About this task: Leaving out the pictures, return word for word the stretch of entries below from the line holding "Моноподы, штативы" through the line holding "1 Nacht, Nur Hotel".

Information provided:

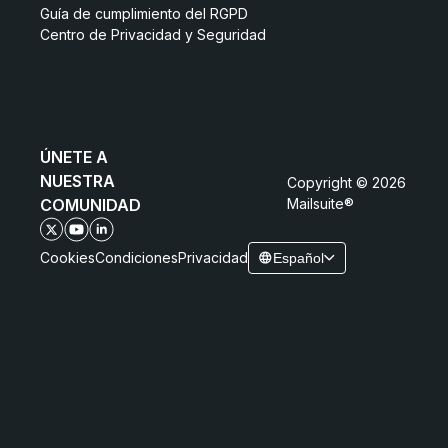
Guía de cumplimiento del RGPD
Centro de Privacidad y Seguridad
ÚNETE A
NUESTRA
Copyright © 2026
COMUNIDAD
Mailsuite®
Cookies
Condiciones
Privacidad
Español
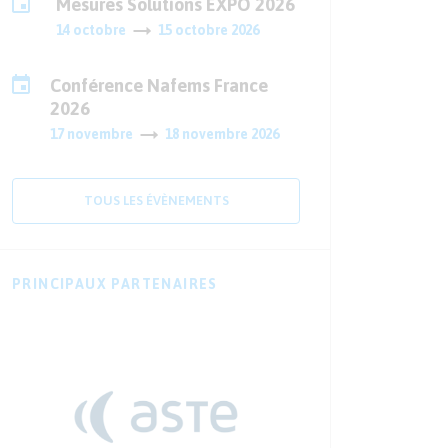
Mesures Solutions EXPO 2026
14 octobre
15 octobre 2026
Conférence Nafems France
2026
17 novembre
18 novembre 2026
TOUS LES ÉVÈNEMENTS
PRINCIPAUX PARTENAIRES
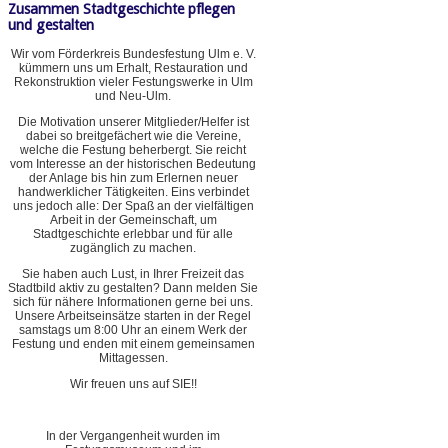
Zusammen Stadtgeschichte pflegen
und gestalten
Wir vom Förderkreis Bundesfestung Ulm e. V.
kümmern uns um Erhalt, Restauration und
Rekonstruktion vieler Festungswerke in Ulm
und Neu-Ulm.
Die Motivation unserer Mitglieder/Helfer ist
dabei so breitgefächert wie die Vereine,
welche die Festung beherbergt. Sie reicht
vom Interesse an der historischen Bedeutung
der Anlage bis hin zum Erlernen neuer
handwerklicher Tätigkeiten. Eins verbindet
uns jedoch alle: Der Spaß an der vielfältigen
Arbeit in der Gemeinschaft, um
Stadtgeschichte erlebbar und für alle
zugänglich zu machen.
Sie haben auch Lust, in Ihrer Freizeit das
Stadtbild aktiv zu gestalten? Dann melden Sie
sich für nähere Informationen gerne bei uns.
Unsere Arbeitseinsätze starten in der Regel
samstags um 8:00 Uhr an einem Werk der
Festung und enden mit einem gemeinsamen
Mittagessen.
Wir freuen uns auf SIE!!
In der Vergangenheit wurden im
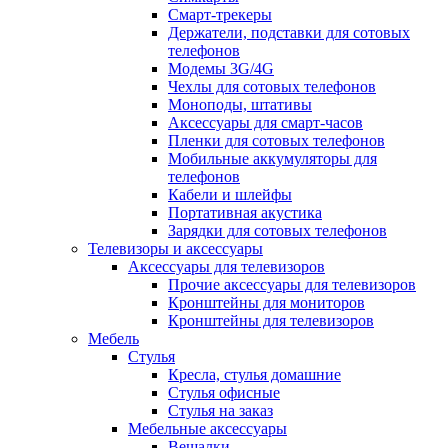
Смарт-трекеры
Держатели, подставки для сотовых
телефонов
Модемы 3G/4G
Чехлы для сотовых телефонов
Моноподы, штативы
Аксессуары для смарт-часов
Пленки для сотовых телефонов
Мобильные аккумуляторы для
телефонов
Кабели и шлейфы
Портативная акустика
Зарядки для сотовых телефонов
Телевизоры и аксессуары
Аксессуары для телевизоров
Прочие аксессуары для телевизоров
Кронштейны для мониторов
Кронштейны для телевизоров
Мебель
Стулья
Кресла, стулья домашние
Стулья офисные
Стулья на заказ
Мебельные аксессуары
Вешалки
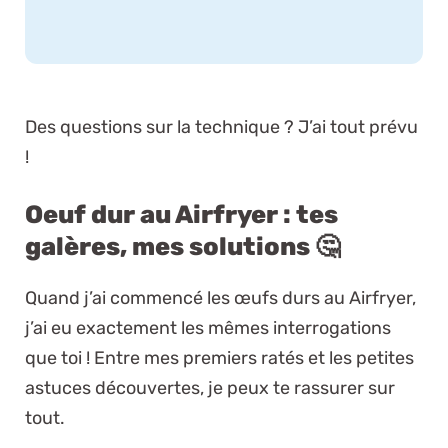
Des questions sur la technique ? J’ai tout prévu
!
Oeuf dur au Airfryer : tes
galères, mes solutions 🤔
Quand j’ai commencé les œufs durs au Airfryer,
j’ai eu exactement les mêmes interrogations
que toi ! Entre mes premiers ratés et les petites
astuces découvertes, je peux te rassurer sur
tout.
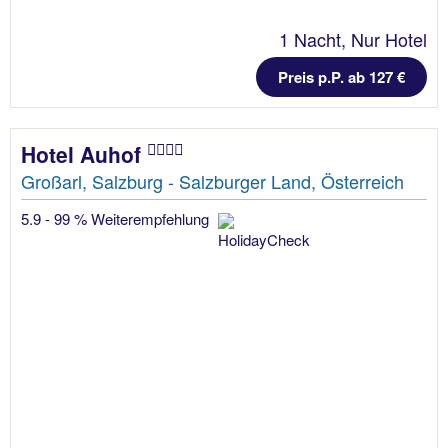
1 Nacht, Nur Hotel
Preis p.P. ab 127 €
Hotel Auhof
Großarl, Salzburg - Salzburger Land, Österreich
5.9 - 99 % Weiterempfehlung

Task answer:
Моноподы, штативы
Аксессуары для смарт-часов
Пленки для сотовых телефонов
Мобильные аккумуляторы для
телефонов
Кабели и шлейфы
Портативная акустика
Зарядки для сотовых телефонов
Телевизоры и аксессуары
Аксессуары для телевизоров
Прочие аксессуары для телевизоров
Кронштейны для мониторов
Кронштейны для телевизоров
Мебель
Стулья
Кресла, стулья домашние
Стулья офисные
Стулья на заказ
Мебельные аксессуары
Вешалки
Des questions sur la technique ? J’ai tout prévu
!
Oeuf dur au Airfryer : tes
galères, mes solutions 🤔
Quand j’ai commencé les œufs durs au Airfryer,
j’ai eu exactement les mêmes interrogations
que toi ! Entre mes premiers ratés et les petites
astuces découvertes, je peux te rassurer sur
tout.
1 Nacht, Nur Hotel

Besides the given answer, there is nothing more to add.